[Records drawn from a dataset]
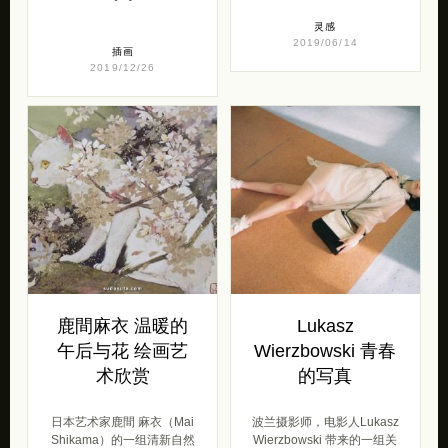
灵感
2019/06/14
插画
2019/12/26
鹿間麻衣 温暖的
Lukasz
午后与花 绘画艺
Wierzbowski 青春
术欣赏
的写真
日本艺术家鹿間 麻衣（Mai
波兰摄影师，电影人Lukasz
Shikama）的一组清新自然
Wierzbowski 带来的一组关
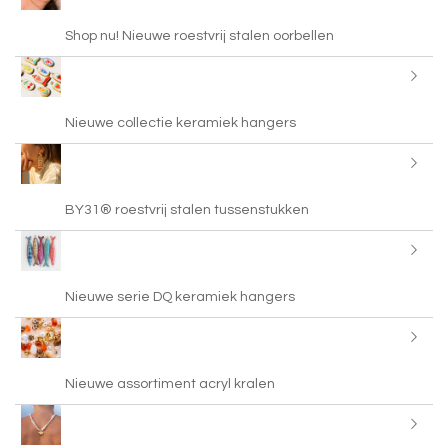
Shop nu! Nieuwe roestvrij stalen oorbellen
Nieuwe collectie keramiek hangers
BY31® roestvrij stalen tussenstukken
Nieuwe serie DQ keramiek hangers
Nieuwe assortiment acryl kralen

| What to do |
Write only the number of lines in the data where the string "hangers" can be found.

| Solution to this task |
2